Work instructions
Would you write out the full listing exactly, without any pictures?

Listed records
###

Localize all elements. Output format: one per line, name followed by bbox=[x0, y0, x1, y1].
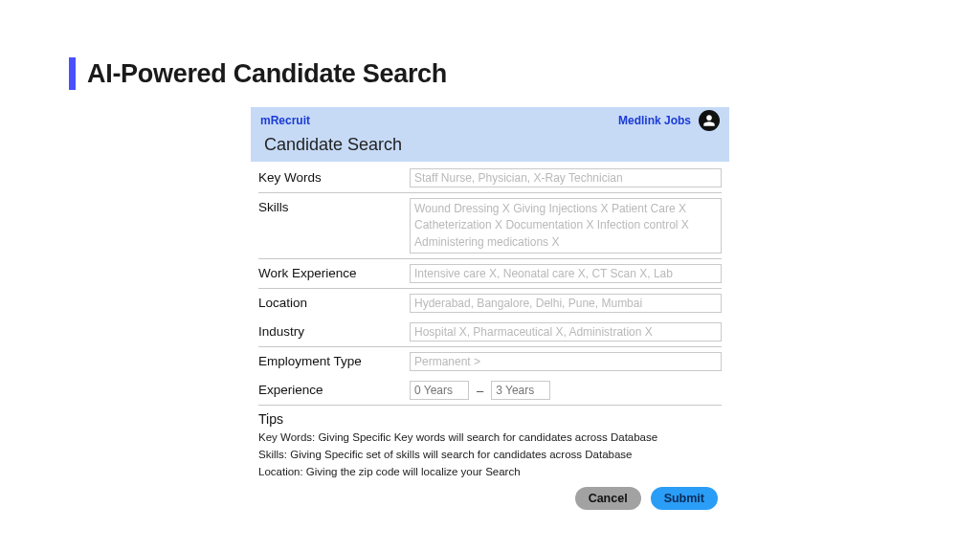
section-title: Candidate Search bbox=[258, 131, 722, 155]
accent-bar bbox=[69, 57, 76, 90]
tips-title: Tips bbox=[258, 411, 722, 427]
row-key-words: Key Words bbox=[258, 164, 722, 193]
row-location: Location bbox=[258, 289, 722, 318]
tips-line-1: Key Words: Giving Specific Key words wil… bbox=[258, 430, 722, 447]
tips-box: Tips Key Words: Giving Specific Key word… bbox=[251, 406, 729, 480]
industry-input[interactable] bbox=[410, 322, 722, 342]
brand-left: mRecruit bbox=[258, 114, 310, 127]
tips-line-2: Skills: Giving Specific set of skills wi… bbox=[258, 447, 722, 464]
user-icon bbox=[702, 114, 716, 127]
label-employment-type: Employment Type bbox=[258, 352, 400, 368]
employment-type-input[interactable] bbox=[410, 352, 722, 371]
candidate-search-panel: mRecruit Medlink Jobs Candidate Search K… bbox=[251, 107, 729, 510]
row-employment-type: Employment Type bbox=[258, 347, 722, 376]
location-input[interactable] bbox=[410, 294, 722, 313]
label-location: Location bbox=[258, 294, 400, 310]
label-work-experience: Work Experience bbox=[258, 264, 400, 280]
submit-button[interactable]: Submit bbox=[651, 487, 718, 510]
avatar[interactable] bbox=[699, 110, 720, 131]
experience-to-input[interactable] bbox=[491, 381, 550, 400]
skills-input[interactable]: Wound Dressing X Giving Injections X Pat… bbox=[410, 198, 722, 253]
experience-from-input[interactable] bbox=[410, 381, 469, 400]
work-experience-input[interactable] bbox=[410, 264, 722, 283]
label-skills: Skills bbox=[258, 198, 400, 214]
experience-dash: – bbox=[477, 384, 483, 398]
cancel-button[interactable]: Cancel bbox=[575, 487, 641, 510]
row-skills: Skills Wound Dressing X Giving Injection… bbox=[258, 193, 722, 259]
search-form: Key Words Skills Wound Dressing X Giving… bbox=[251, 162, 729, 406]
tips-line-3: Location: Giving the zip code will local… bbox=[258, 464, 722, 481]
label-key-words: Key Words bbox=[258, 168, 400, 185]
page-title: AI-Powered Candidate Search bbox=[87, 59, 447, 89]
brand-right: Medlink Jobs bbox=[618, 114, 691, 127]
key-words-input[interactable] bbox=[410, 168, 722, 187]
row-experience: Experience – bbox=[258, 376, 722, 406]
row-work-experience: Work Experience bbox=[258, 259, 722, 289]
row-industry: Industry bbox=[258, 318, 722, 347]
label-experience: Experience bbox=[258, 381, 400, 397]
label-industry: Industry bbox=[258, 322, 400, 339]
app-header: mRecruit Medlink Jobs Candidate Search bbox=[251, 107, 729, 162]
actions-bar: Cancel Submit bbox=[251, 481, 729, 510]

###

Result for this exercise
Localize all elements. Output format: one per line, name followed by bbox=[x0, y0, x1, y1].
section-title: Candidate Search bbox=[258, 131, 722, 155]
accent-bar bbox=[69, 57, 76, 90]
tips-title: Tips bbox=[258, 411, 722, 427]
row-key-words: Key Words bbox=[258, 164, 722, 193]
row-location: Location bbox=[258, 289, 722, 318]
tips-line-1: Key Words: Giving Specific Key words wil… bbox=[258, 430, 722, 447]
tips-box: Tips Key Words: Giving Specific Key word… bbox=[251, 406, 729, 480]
industry-input[interactable] bbox=[410, 322, 722, 342]
brand-left: mRecruit bbox=[258, 114, 310, 127]
tips-line-2: Skills: Giving Specific set of skills wi… bbox=[258, 447, 722, 464]
user-icon bbox=[702, 114, 716, 127]
label-employment-type: Employment Type bbox=[258, 352, 400, 368]
employment-type-input[interactable] bbox=[410, 352, 722, 371]
candidate-search-panel: mRecruit Medlink Jobs Candidate Search K… bbox=[251, 107, 729, 510]
row-employment-type: Employment Type bbox=[258, 347, 722, 376]
location-input[interactable] bbox=[410, 294, 722, 313]
label-location: Location bbox=[258, 294, 400, 310]
label-work-experience: Work Experience bbox=[258, 264, 400, 280]
submit-button[interactable]: Submit bbox=[651, 487, 718, 510]
avatar[interactable] bbox=[699, 110, 720, 131]
experience-to-input[interactable] bbox=[491, 381, 550, 400]
skills-input[interactable]: Wound Dressing X Giving Injections X Pat… bbox=[410, 198, 722, 253]
experience-from-input[interactable] bbox=[410, 381, 469, 400]
work-experience-input[interactable] bbox=[410, 264, 722, 283]
label-skills: Skills bbox=[258, 198, 400, 214]
experience-dash: – bbox=[477, 384, 483, 398]
cancel-button[interactable]: Cancel bbox=[575, 487, 641, 510]
row-skills: Skills Wound Dressing X Giving Injection… bbox=[258, 193, 722, 259]
search-form: Key Words Skills Wound Dressing X Giving… bbox=[251, 162, 729, 406]
tips-line-3: Location: Giving the zip code will local… bbox=[258, 464, 722, 481]
label-key-words: Key Words bbox=[258, 168, 400, 185]
page-title: AI-Powered Candidate Search bbox=[87, 59, 447, 89]
brand-right: Medlink Jobs bbox=[618, 114, 691, 127]
key-words-input[interactable] bbox=[410, 168, 722, 187]
row-experience: Experience – bbox=[258, 376, 722, 406]
row-work-experience: Work Experience bbox=[258, 259, 722, 289]
row-industry: Industry bbox=[258, 318, 722, 347]
label-experience: Experience bbox=[258, 381, 400, 397]
label-industry: Industry bbox=[258, 322, 400, 339]
app-header: mRecruit Medlink Jobs Candidate Search bbox=[251, 107, 729, 162]
actions-bar: Cancel Submit bbox=[251, 481, 729, 510]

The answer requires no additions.